Start of Data for review

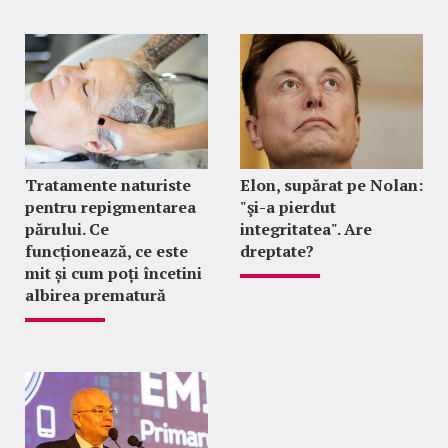
Tratamente naturiste
Elon, supărat pe Nolan:
pentru repigmentarea
"şi-a pierdut
părului. Ce
integritatea". Are
funcționează, ce este
dreptate?
mit și cum poți încetini
albirea prematură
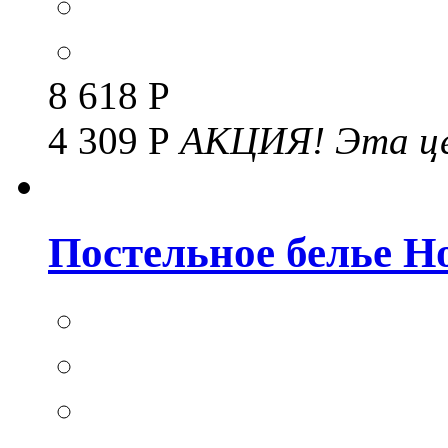
8 618 Р
4 309 Р
АКЦИЯ!
Эта це
Постельное белье Но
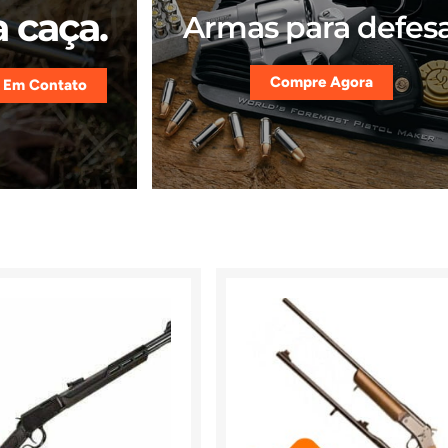
 caça.
Armas para defesa
Compre Agora
 Em Contato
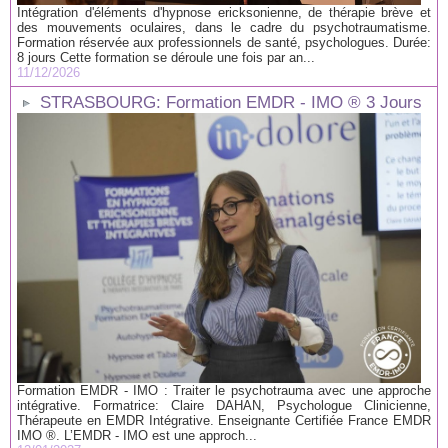
Intégration d'éléments d'hypnose ericksonienne, de thérapie brève et
des mouvements oculaires, dans le cadre du psychotraumatisme.
Formation réservée aux professionnels de santé, psychologues. Durée:
8 jours Cette formation se déroule une fois par an...
11/12/2026
STRASBOURG: Formation EMDR - IMO ® 3 Jours
Formation EMDR - IMO : Traiter le psychotrauma avec une approche
intégrative. Formatrice: Claire DAHAN, Psychologue Clinicienne,
Thérapeute en EMDR Intégrative. Enseignante Certifiée France EMDR
IMO ®. L’EMDR - IMO est une approch...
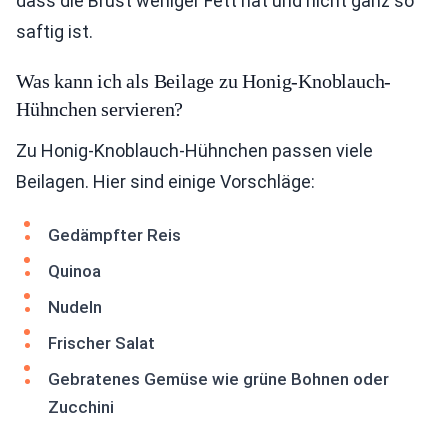
dass die Brust weniger Fett hat und nicht ganz so
saftig ist.
Was kann ich als Beilage zu Honig-Knoblauch-
Hühnchen servieren?
Zu Honig-Knoblauch-Hühnchen passen viele
Beilagen. Hier sind einige Vorschläge:
Gedämpfter Reis
Quinoa
Nudeln
Frischer Salat
Gebratenes Gemüse wie grüne Bohnen oder
Zucchini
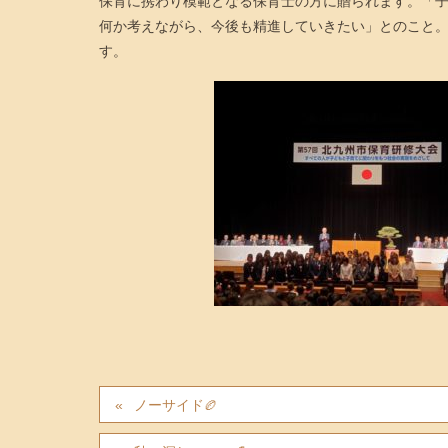
保育に携わり模範となる保育士の方に贈られます。「
何か考えながら、今後も精進していきたい」とのこと
す。
ノーサイド🏉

End of Data for review

Output must match the lines from the start of the records above through the line that contains "Intégration d'éléments d'hypnose", exactly and with every picture removed.

Answer:
Tratamente naturiste
Elon, supărat pe Nolan:
pentru repigmentarea
"şi-a pierdut
părului. Ce
integritatea". Are
funcționează, ce este
dreptate?
mit și cum poți încetini
albirea prematură
8 618 Р
4 309 Р
АКЦИЯ!
Эта це
Постельное белье Но
 caça.
Armas para defesa
Compre Agora
 Em Contato
Intégration d'éléments d'hypnose ericksonienne, de thérapie brève et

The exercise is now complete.